One of the ways that Shao’s film helps celebrate Asian culture with positive representation is through the use of language. Both Chang and his mother speak Mandarin to different extents throughout the film.

“I wanted to reflect my relationship with my parents, which is that we switch languages depending on how mad we are at each other,” the director said. “I always thought it was a representation of how we didn’t see each other or how we weren’t really communicating as well as we could, how we wanted things to be on our home court if that makes sense. So I just wanted to show that truth in the film, and I was always confident that if a story is engaging enough, an audience is not going to care how much of it is in English or a different language. When we were making this, Squid Game came out, which is entirely subtitles.
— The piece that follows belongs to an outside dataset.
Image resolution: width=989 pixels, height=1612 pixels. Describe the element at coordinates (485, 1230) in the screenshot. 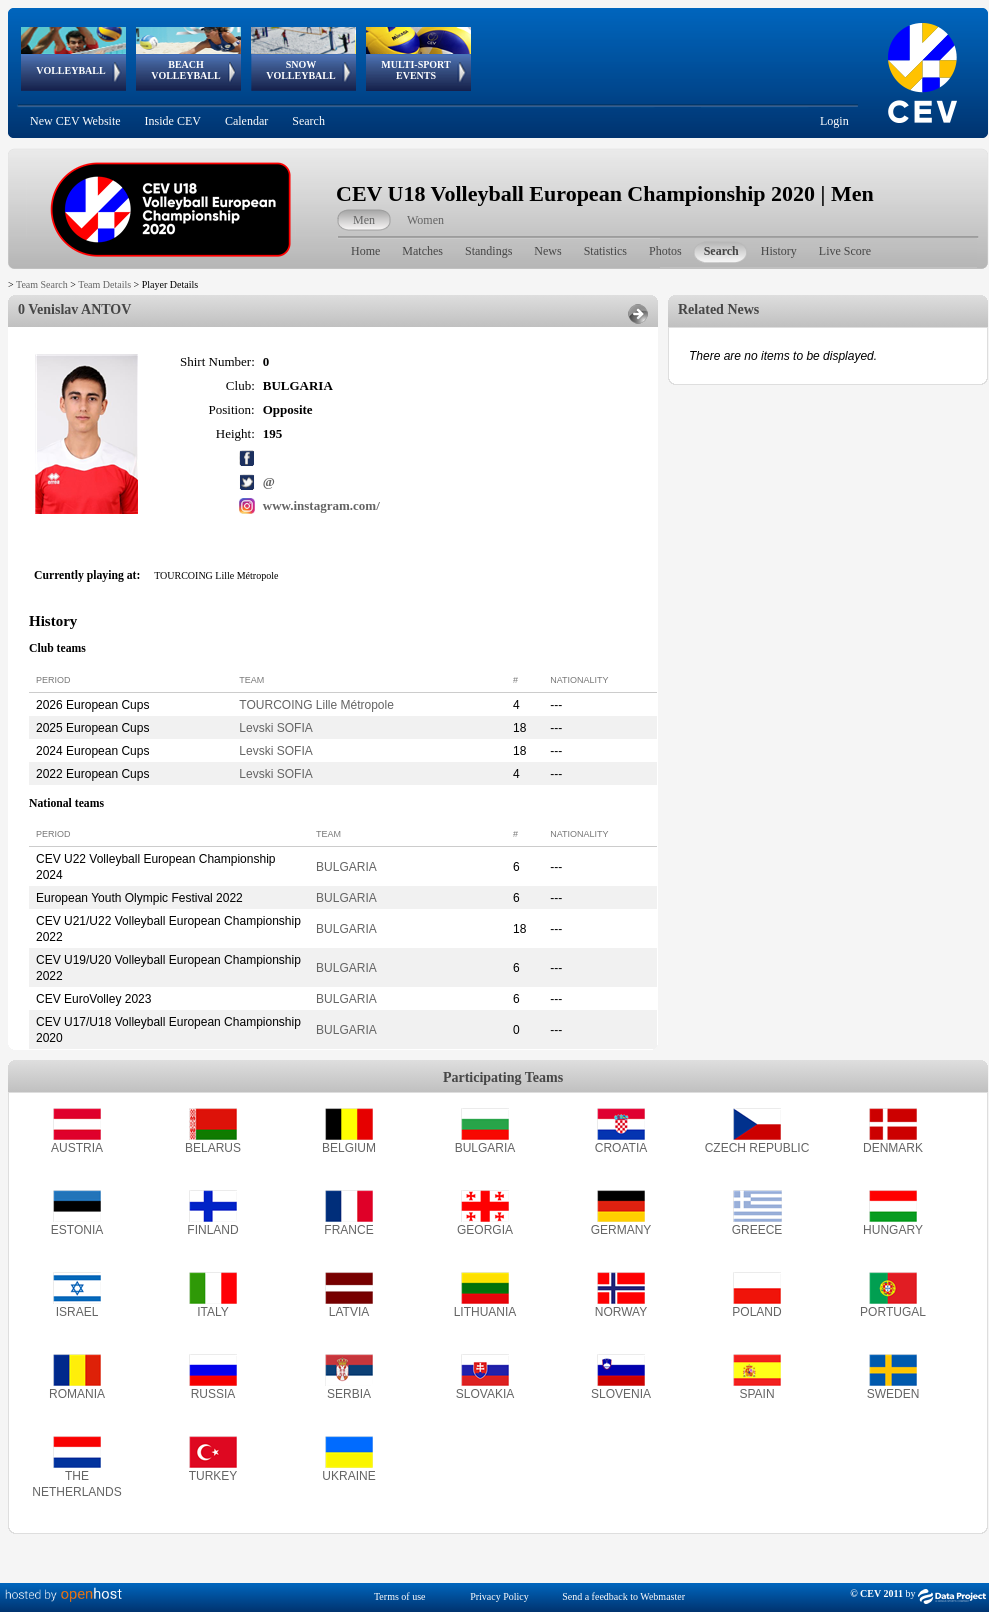 I see `GEORGIA` at that location.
Young people all watch anime, and you know, nobody watches the English dub, right?”

The focus of the film is whether the character Chang can learn how to dunk, but can Shao and Li can dunk in real life? 

“I can’t right now,” admitted Li. “No, I could grab the rim pretty strongly. After the film wrapped, I trained to try to dunk it because I’m actually 5’8, as some of you know, so I have to jump pretty high. But I can’t right now. No.”

“I could if I tried,” laughed Shao. “Sadly, I think I’ve aged out of that. I mean, maybe. We’ll see how much time I have. I’ve never dunked.”


Chang Can Dunk is now streaming on Disney+.